Further, in the documents from the developers posted so far on the City Web site, there is no mention of First Source hiring or anything that would provide access to union jobs for currently unemployed Berkeley residents. Even if there were, the number of jobs would be small and temporary, lasting at best only the projected 26-30 months of construction. Since different kinds of workers are needed at different phases of construction, it’s doubtful that even if there were some temporary construction jobs for unemployed Berkeley residents that most of them would even last the full 26-30 months. 

It’s also not at all clear that use of a project labor agreement would add to the developer’s costs. Use of skilled union labor increases the likelihood that the project will be completed on time and on budget.

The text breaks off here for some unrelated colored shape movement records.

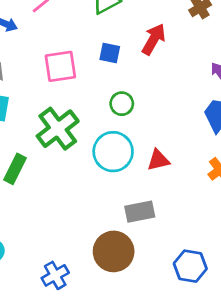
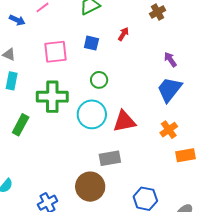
red arrow: (154, 39) -> (123, 34), size x0.6
green cross: (58, 129) -> (52, 97), turned 36
red triangle: (158, 160) -> (124, 121), size x1.4

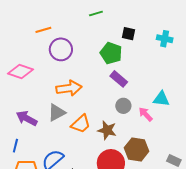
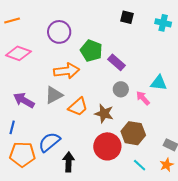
orange line: (43, 30) -> (12, 20), moved
green pentagon: (111, 53) -> (91, 51), moved

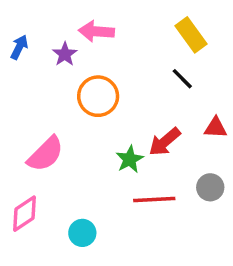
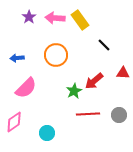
yellow rectangle: (191, 35) -> (80, 20), moved
blue arrow: (19, 47) -> (17, 58), moved, turned -120
purple star: (65, 54) -> (29, 17), moved
gray circle: (210, 187) -> (119, 115), moved

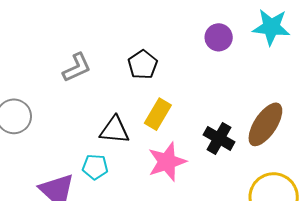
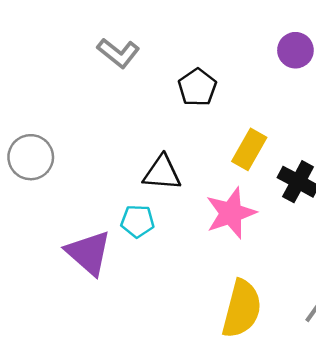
gray L-shape: (77, 68) -> (118, 53), moved, turned 64
yellow rectangle: (158, 114) -> (249, 149), moved

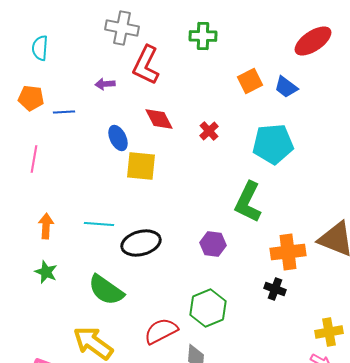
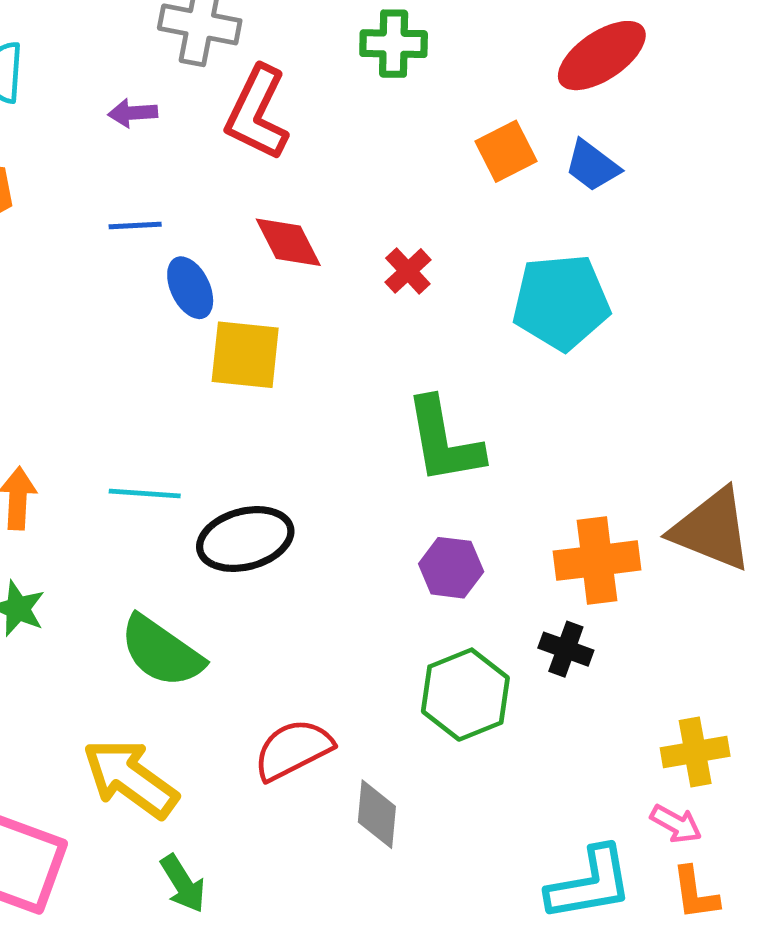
red ellipse: (313, 41) -> (602, 56), moved
purple arrow: (105, 84) -> (133, 113), moved
blue line: (64, 112) -> (135, 225), moved
green L-shape: (248, 202) -> (444, 441), moved, turned -36
purple hexagon: (213, 244) -> (451, 568), moved
green hexagon: (208, 308) -> (465, 695), moved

With nonunion labor, there is a greater likelihood of cost overruns and delays. 

The construction unions themselves, not surprisingly, argue that project labor agreements are cost effective and efficient. To quote from a document produced by the AFL-CIO’s Building Construction Trades Department: 

“Simply put, project labor agreements help the end user (i.e. government or private sector) increase the efficiency and quality of its project by promoting a business model that employs a highly skilled workforce. 

Such a workforce ensures construction projects are built correctly the first time, on time, and as a result, on budget for the end user. This prevents costly delays that usually result from an unskilled workforce’s lack of knowledge regarding the use of building materials or tools as well as job site safety measures. Future building maintenance costs should be less, too. Regarding job site safety, a highly skilled workforce is safety certified to work in a dangerous job environment. Businesses will pay less for workers compensation and project delays because job site accidents will be less likely to occur.” 

Source: http://www.bctd.org/BCTD/media/Documents/Legislative%20Issues/PROJECT-LABOR-AGREEMENTS-TlkingPts-1.pdf 

A 2009 academic study of project labor agreements includes the following two conclusions: 

“PLAs are a valuable construction management tool for project planning and labor cost reduction” 

And 

“A key point made here is that there is no evidence to support claims that project labor agreements either limit the pool of bidders or drive up actual construction costs. Such claims by PLA opponents are based on inadequate data and faulty methodology. PLAs – in New York City and State and elsewhere – have instead proven very successful at saving costs while respecting fair labor standards. 

Source: http://digitalcommons.ilr.cornell.edu/cgi/viewcontent.cgi?article=1021&context=reports 

The fact that hourly wages for union construction workers are higher does not mean that the overall cost of a project that uses union labor will be higher than a nonunion project.